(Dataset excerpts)
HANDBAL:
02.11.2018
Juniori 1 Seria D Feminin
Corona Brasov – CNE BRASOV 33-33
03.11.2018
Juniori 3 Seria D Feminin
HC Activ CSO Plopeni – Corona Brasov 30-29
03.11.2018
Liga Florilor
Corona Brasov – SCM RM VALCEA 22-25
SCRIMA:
==
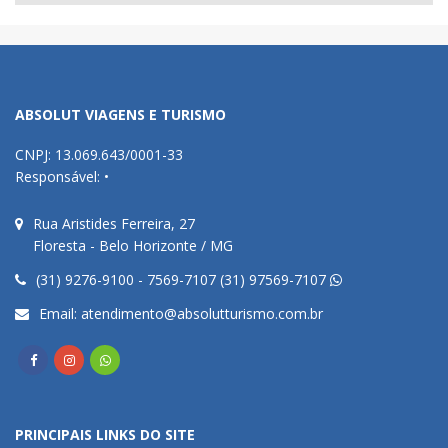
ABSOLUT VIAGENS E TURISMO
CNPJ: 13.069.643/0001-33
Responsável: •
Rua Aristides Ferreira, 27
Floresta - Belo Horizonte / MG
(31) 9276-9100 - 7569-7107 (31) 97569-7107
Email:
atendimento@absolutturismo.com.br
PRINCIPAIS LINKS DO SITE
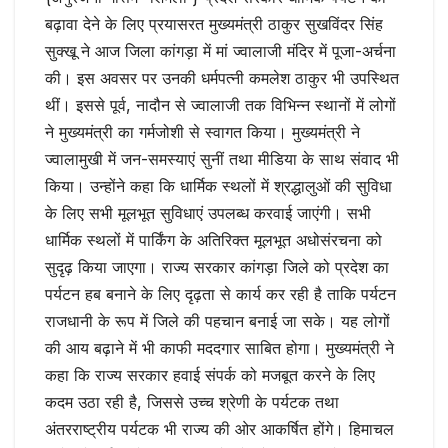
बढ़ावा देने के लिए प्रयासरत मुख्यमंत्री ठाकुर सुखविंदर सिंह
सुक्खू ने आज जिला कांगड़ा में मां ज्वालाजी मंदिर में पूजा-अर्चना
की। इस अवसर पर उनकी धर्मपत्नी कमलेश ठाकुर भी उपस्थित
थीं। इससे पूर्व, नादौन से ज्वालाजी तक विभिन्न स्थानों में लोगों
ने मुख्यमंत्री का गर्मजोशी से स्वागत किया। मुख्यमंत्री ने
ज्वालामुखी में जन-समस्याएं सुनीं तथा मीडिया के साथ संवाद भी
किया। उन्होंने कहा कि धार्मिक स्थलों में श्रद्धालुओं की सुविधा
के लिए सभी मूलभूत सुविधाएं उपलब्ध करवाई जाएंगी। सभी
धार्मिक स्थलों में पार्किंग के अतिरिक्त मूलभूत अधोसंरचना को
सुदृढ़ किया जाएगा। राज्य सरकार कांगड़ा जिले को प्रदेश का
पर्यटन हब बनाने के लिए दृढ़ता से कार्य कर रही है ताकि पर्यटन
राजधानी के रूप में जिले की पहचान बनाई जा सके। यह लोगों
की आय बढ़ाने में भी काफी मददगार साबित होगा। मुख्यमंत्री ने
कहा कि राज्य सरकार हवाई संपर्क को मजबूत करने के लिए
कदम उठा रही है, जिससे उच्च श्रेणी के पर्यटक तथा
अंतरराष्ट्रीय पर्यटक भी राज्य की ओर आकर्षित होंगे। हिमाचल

What is being asked:
The answer is the run of lines above from the line containing "के लिए सभी मूलभूत" through the line containing "अंतरराष्ट्रीय पर्यटक भी", copied exactly and alone.

Response to this exercise:
के लिए सभी मूलभूत सुविधाएं उपलब्ध करवाई जाएंगी। सभी
धार्मिक स्थलों में पार्किंग के अतिरिक्त मूलभूत अधोसंरचना को
सुदृढ़ किया जाएगा। राज्य सरकार कांगड़ा जिले को प्रदेश का
पर्यटन हब बनाने के लिए दृढ़ता से कार्य कर रही है ताकि पर्यटन
राजधानी के रूप में जिले की पहचान बनाई जा सके। यह लोगों
की आय बढ़ाने में भी काफी मददगार साबित होगा। मुख्यमंत्री ने
कहा कि राज्य सरकार हवाई संपर्क को मजबूत करने के लिए
कदम उठा रही है, जिससे उच्च श्रेणी के पर्यटक तथा
अंतरराष्ट्रीय पर्यटक भी राज्य की ओर आकर्षित होंगे। हिमाचल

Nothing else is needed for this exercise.